Constitution prohibits Ramaphosa from involvement in private business

Constitution prohibits Ramaphosa from involvement in private business

Advocate Paul Hoffman says the Constitution prohibits the head of state from involvement in private businesses while in office. 

'I will be selling my cows on Saturday' - Ramaphosa
AFP Stefan Heunis

This comes after President Cyril Ramaphosa confirmed an auction will be held at his private Phala Phala farm in Limpopo on Saturday.


The president will put some of his prized Ankole cows up for sale. 


It comes amid the political storm over the theft of foreign currency from the Phala Phala farm in 2020 – money which was also the proceeds of game sold by the Ramaphosa.


Earlier this month, former spy boss Arthur Fraser laid a criminal complaint against the president, claiming the suspects were kidnapped and assaulted as part of efforts to cover up the robbery.


Hoffman says Ramaphosa vowed to step away from his businesses when he ascended to the presidency.


“The idea, when he became the president, was that his businesses will be placed in a trust that would be operated for his benefit without his input. Whether this is being done with the farm or not is hard to tell.


“But the wording of the Constitution is that members of the Cabinet are not allowed to undertake other paid work, they must give their full-time attention to the task of running a country because it is a big task. He is not allowed to undertake other paid work and that is where the fine line appears."

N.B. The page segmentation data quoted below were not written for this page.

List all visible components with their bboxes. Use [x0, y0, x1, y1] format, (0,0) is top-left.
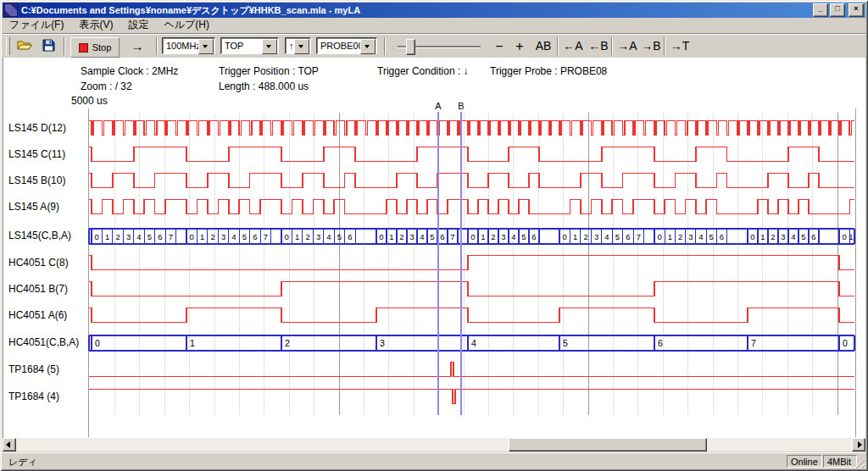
scroll-left-icon	[6, 441, 10, 448]
signal-label: LS145 D(12)	[8, 122, 66, 134]
menu-settings[interactable]: 設定	[121, 17, 157, 34]
toolbar-grip	[6, 37, 10, 55]
close-button[interactable]: ×	[849, 3, 864, 17]
signal-label: HC4051 A(6)	[8, 309, 67, 321]
dropdown-arrow-icon	[364, 45, 370, 51]
trigger-probe-info: Trigger Probe : PROBE08	[490, 65, 607, 77]
signal-label: LS145(C,B,A)	[8, 230, 71, 241]
dropdown-arrow-icon	[298, 45, 303, 51]
combo-dropdown-button[interactable]	[198, 39, 214, 54]
toolbar-separator	[156, 37, 158, 55]
sample-clock-info: Sample Clock : 2MHz	[81, 65, 178, 77]
application-window: C:¥Documents and Settings¥noname¥デスクトップ¥…	[0, 0, 868, 471]
save-file-button[interactable]	[38, 37, 58, 56]
goto-cursor-b-left-button[interactable]: ←B	[587, 39, 609, 53]
status-bar: レディ Online 4MBit	[3, 452, 865, 469]
toolbar-separator	[611, 37, 613, 55]
trigger-position-combo[interactable]: TOP	[220, 37, 279, 54]
zoom-info: Zoom : / 32	[81, 80, 132, 92]
sample-clock-combo[interactable]: 100MHz	[162, 37, 215, 54]
goto-cursor-a-right-button[interactable]: →A	[616, 39, 638, 53]
window-title: C:¥Documents and Settings¥noname¥デスクトップ¥…	[21, 4, 811, 17]
signal-label: LS145 C(11)	[8, 148, 65, 160]
scroll-left-button[interactable]	[3, 438, 16, 452]
minimize-button[interactable]: _	[813, 3, 828, 17]
zoom-ab-button[interactable]: AB	[531, 39, 555, 53]
status-memory-badge: 4MBit	[823, 455, 857, 468]
status-ready-text: レディ	[8, 456, 37, 468]
menu-help[interactable]: ヘルプ(H)	[157, 17, 218, 34]
maximize-button[interactable]: □	[830, 3, 845, 17]
scroll-right-icon	[858, 441, 862, 448]
app-icon	[4, 3, 18, 17]
menu-file[interactable]: ファイル(F)	[3, 17, 72, 34]
run-button[interactable]: →	[123, 37, 152, 56]
signal-label: LS145 B(10)	[8, 175, 65, 186]
toolbar: Stop → 100MHz TOP ↑ PROBE00 − + AB ←	[3, 33, 865, 58]
goto-cursor-b-right-button[interactable]: →B	[640, 39, 662, 53]
zoom-slider[interactable]	[391, 37, 486, 56]
toolbar-separator	[384, 37, 386, 55]
length-info: Length : 488.000 us	[219, 80, 309, 92]
signal-label: LS145 A(9)	[8, 201, 59, 213]
stop-label: Stop	[92, 42, 112, 53]
open-file-button[interactable]	[14, 37, 35, 56]
trigger-probe-combo[interactable]: PROBE00	[316, 37, 377, 54]
stop-icon	[79, 43, 88, 53]
dropdown-arrow-icon	[203, 45, 208, 51]
combo-dropdown-button[interactable]	[360, 39, 376, 54]
signal-label: HC4051 B(7)	[8, 283, 68, 295]
toolbar-separator	[557, 37, 559, 55]
signal-label: HC4051(C,B,A)	[8, 336, 79, 348]
trigger-edge-combo[interactable]: ↑	[285, 37, 311, 54]
signal-label: HC4051 C(8)	[8, 257, 69, 269]
scroll-right-button[interactable]	[852, 438, 865, 452]
menu-view[interactable]: 表示(V)	[72, 17, 121, 34]
zoom-out-button[interactable]: −	[491, 39, 508, 53]
signal-label: TP1684 (4)	[8, 391, 59, 402]
zoom-in-button[interactable]: +	[511, 39, 528, 53]
zoom-slider-thumb[interactable]	[406, 39, 415, 55]
scrollbar-thumb[interactable]	[509, 438, 707, 452]
title-bar[interactable]: C:¥Documents and Settings¥noname¥デスクトップ¥…	[3, 3, 865, 18]
menu-bar: ファイル(F) 表示(V) 設定 ヘルプ(H)	[3, 18, 865, 33]
status-online-badge: Online	[787, 455, 822, 468]
horizontal-scrollbar[interactable]	[3, 438, 865, 452]
trigger-condition-info: Trigger Condition : ↓	[377, 65, 469, 77]
toolbar-separator	[64, 37, 65, 55]
open-folder-icon	[17, 39, 33, 55]
goto-cursor-a-left-button[interactable]: ←A	[562, 39, 584, 53]
dropdown-arrow-icon	[266, 45, 271, 51]
toolbar-separator	[664, 37, 665, 55]
stop-button[interactable]: Stop	[70, 37, 120, 58]
trigger-position-info: Trigger Position : TOP	[219, 65, 319, 77]
waveform-client-area	[3, 58, 865, 438]
save-floppy-icon	[42, 39, 55, 55]
goto-trigger-button[interactable]: →T	[669, 39, 691, 53]
time-scale-label: 5000 us	[71, 95, 108, 107]
combo-dropdown-button[interactable]	[262, 39, 277, 54]
signal-label: TP1684 (5)	[8, 363, 59, 375]
combo-dropdown-button[interactable]	[294, 39, 309, 54]
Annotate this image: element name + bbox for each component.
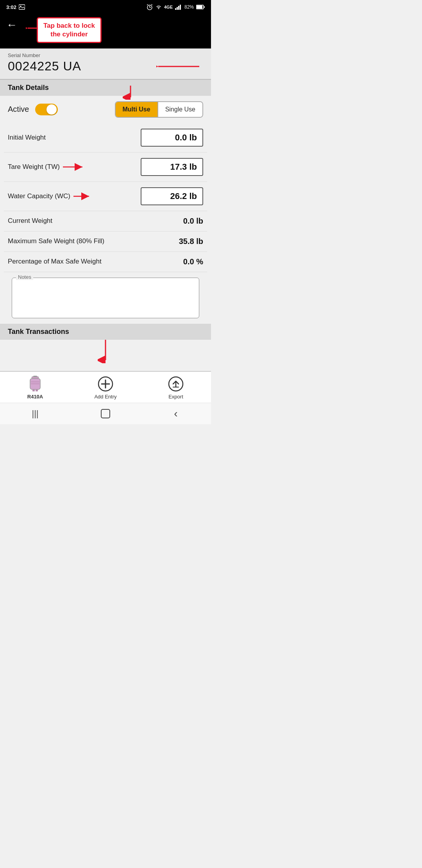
active-label: Active: [8, 105, 29, 114]
multi-use-button[interactable]: Multi Use: [116, 102, 157, 117]
water-arrow-annotation: [73, 192, 93, 200]
svg-rect-12: [197, 5, 202, 9]
battery-icon: [196, 5, 205, 9]
active-row: Active Multi Use Single Use: [4, 96, 207, 123]
tank-transactions-header: Tank Transactions: [0, 324, 211, 340]
wifi-icon: [156, 4, 162, 10]
tare-weight-input[interactable]: [141, 158, 203, 176]
back-button[interactable]: ←: [6, 19, 17, 31]
tank-details-header: Tank Details: [0, 80, 211, 96]
max-safe-weight-row: Maximum Safe Weight (80% Fill) 35.8 lb: [4, 231, 207, 252]
status-icons: 4GE 82%: [146, 4, 205, 10]
status-time: 3:02: [6, 4, 25, 10]
svg-rect-0: [19, 5, 25, 9]
notes-label: Notes: [16, 274, 33, 280]
signal-bars-icon: [175, 4, 182, 10]
export-circle-icon: [168, 376, 184, 392]
max-safe-weight-label: Maximum Safe Weight (80% Fill): [8, 237, 104, 245]
tooltip-box: Tap back to lockthe cylinder: [37, 17, 102, 43]
svg-line-5: [147, 4, 148, 5]
notes-wrapper: Notes: [12, 278, 199, 318]
plus-circle-icon: [98, 376, 113, 392]
serial-number-value: 0024225 UA: [8, 59, 81, 74]
current-weight-label: Current Weight: [8, 217, 52, 225]
nav-item-add-entry[interactable]: Add Entry: [70, 376, 141, 400]
initial-weight-row: Initial Weight: [4, 123, 207, 152]
time-display: 3:02: [6, 4, 16, 10]
export-icon: [168, 376, 184, 392]
nav-item-export[interactable]: Export: [141, 376, 211, 400]
svg-rect-30: [31, 381, 39, 382]
toggle-knob: [46, 104, 57, 115]
percentage-value: 0.0 %: [183, 257, 203, 266]
svg-rect-31: [31, 383, 39, 384]
use-buttons[interactable]: Multi Use Single Use: [115, 101, 204, 118]
nav-item-r410a[interactable]: R410A: [0, 376, 70, 400]
tare-weight-label: Tare Weight (TW): [8, 163, 60, 171]
status-bar: 3:02 4GE 82%: [0, 0, 211, 14]
current-weight-value: 0.0 lb: [183, 217, 203, 226]
tare-arrow-annotation: [63, 163, 86, 171]
max-safe-weight-value: 35.8 lb: [179, 237, 203, 246]
water-capacity-label: Water Capacity (WC): [8, 192, 70, 200]
serial-label: Serial Number: [8, 52, 203, 58]
r410a-nav-label: R410A: [27, 394, 43, 400]
active-toggle[interactable]: [35, 104, 58, 115]
water-capacity-row: Water Capacity (WC): [4, 182, 207, 211]
network-type: 4GE: [164, 5, 173, 9]
single-use-button[interactable]: Single Use: [158, 102, 202, 117]
home-circle-icon: [100, 408, 111, 419]
svg-rect-39: [101, 409, 110, 418]
bottom-nav: R410A Add Entry Export: [0, 371, 211, 403]
initial-weight-label: Initial Weight: [8, 134, 46, 142]
battery-percentage: 82%: [184, 4, 194, 10]
svg-line-6: [151, 4, 152, 5]
svg-rect-28: [32, 389, 35, 391]
tare-weight-row: Tare Weight (TW): [4, 152, 207, 182]
tank-details-content: Active Multi Use Single Use: [0, 96, 211, 324]
tank-icon: [28, 376, 43, 392]
current-weight-row: Current Weight 0.0 lb: [4, 211, 207, 231]
svg-rect-9: [178, 6, 179, 10]
percentage-row: Percentage of Max Safe Weight 0.0 %: [4, 252, 207, 272]
svg-rect-32: [33, 376, 37, 377]
multiuse-arrow-annotation: [123, 86, 138, 100]
image-icon: [19, 4, 25, 10]
add-entry-nav-label: Add Entry: [94, 394, 116, 400]
water-capacity-input[interactable]: [141, 187, 203, 205]
tooltip-text: Tap back to lockthe cylinder: [43, 22, 95, 38]
initial-weight-input[interactable]: [141, 129, 203, 147]
serial-number-section: Serial Number 0024225 UA: [0, 48, 211, 79]
system-nav-bar: ||| ‹: [0, 403, 211, 424]
alarm-icon: [146, 4, 153, 10]
tank-transactions-content: [0, 340, 211, 371]
svg-rect-7: [175, 8, 176, 10]
sys-home-button[interactable]: [94, 408, 117, 420]
sys-menu-button[interactable]: |||: [23, 408, 47, 420]
svg-rect-29: [36, 389, 38, 391]
serial-arrow-annotation: [156, 61, 203, 72]
transactions-arrow-annotation: [98, 340, 113, 363]
add-entry-icon: [97, 376, 114, 392]
top-nav: ← Tap back to lockthe cylinder: [0, 14, 211, 48]
notes-textarea[interactable]: [12, 281, 199, 316]
svg-rect-13: [204, 6, 205, 8]
percentage-label: Percentage of Max Safe Weight: [8, 258, 102, 265]
svg-rect-8: [177, 7, 178, 10]
export-nav-label: Export: [168, 394, 183, 400]
active-left: Active: [8, 104, 58, 115]
tank-nav-icon: [27, 376, 43, 392]
sys-back-button[interactable]: ‹: [164, 408, 188, 420]
notes-section: Notes: [4, 272, 207, 324]
svg-rect-10: [180, 5, 181, 10]
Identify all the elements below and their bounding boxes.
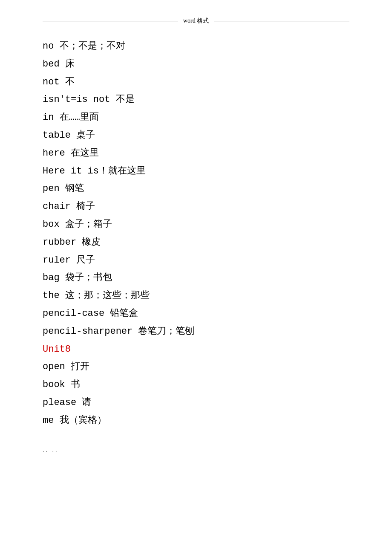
page-container: word 格式 no 不；不是；不对bed 床not 不isn't=is not… [0, 0, 392, 555]
list-item: please 请 [43, 394, 349, 412]
list-item: not 不 [43, 73, 349, 91]
list-item: ruler 尺子 [43, 251, 349, 269]
list-item: table 桌子 [43, 127, 349, 145]
list-item: chair 椅子 [43, 198, 349, 216]
list-item: bag 袋子；书包 [43, 269, 349, 287]
list-item: no 不；不是；不对 [43, 38, 349, 55]
list-item: book 书 [43, 376, 349, 394]
list-item: bed 床 [43, 55, 349, 73]
list-item: rubber 橡皮 [43, 234, 349, 251]
list-item: in 在……里面 [43, 109, 349, 127]
list-item: here 在这里 [43, 145, 349, 162]
vocab-list: no 不；不是；不对bed 床not 不isn't=is not 不是in 在…… [43, 38, 349, 430]
list-item: pen 钢笔 [43, 180, 349, 198]
list-item: box 盒子；箱子 [43, 216, 349, 234]
header-title: word 格式 [178, 17, 214, 25]
list-item: Unit8 [43, 341, 349, 358]
list-item: the 这；那；这些；那些 [43, 287, 349, 305]
footer-dots: .. .. [43, 447, 349, 454]
list-item: pencil-case 铅笔盒 [43, 305, 349, 323]
list-item: open 打开 [43, 358, 349, 376]
list-item: pencil-sharpener 卷笔刀；笔刨 [43, 323, 349, 341]
list-item: isn't=is not 不是 [43, 91, 349, 109]
list-item: Here it is！就在这里 [43, 162, 349, 180]
list-item: me 我（宾格） [43, 412, 349, 430]
header-line: word 格式 [43, 17, 349, 25]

READ: 'I will be selling my cows on Saturday' - Ramaphosa


“If selling animals is regarded as paid work, then the public protector would report on it and would make a finding that he is in the bridge of the Constitution for undertaking paid work and he would have to stop undertaking paid work,” says Hoffman.


He adds that Ramaphosa might have implicated himself with remarks he made at the ANC’s Limpopo conference some weeks ago.


“It is a possibility that the Phala Phala farm might be under the care of other people, but it doesn’t seem to time very nicely with what he said at the ANC’s Limpopo conference where he said everybody knows that he sells livestock.


“That isn’t the words of a person who has reserved it all in the blind trust and doesn’t know what is happening.


The other part of the story that makes it kind of tricky is that if it is true that the dollar bills had been stitched into the sofas at Phala Phala. Then surely he must have known about that, he sits on a couch that creeks with money.”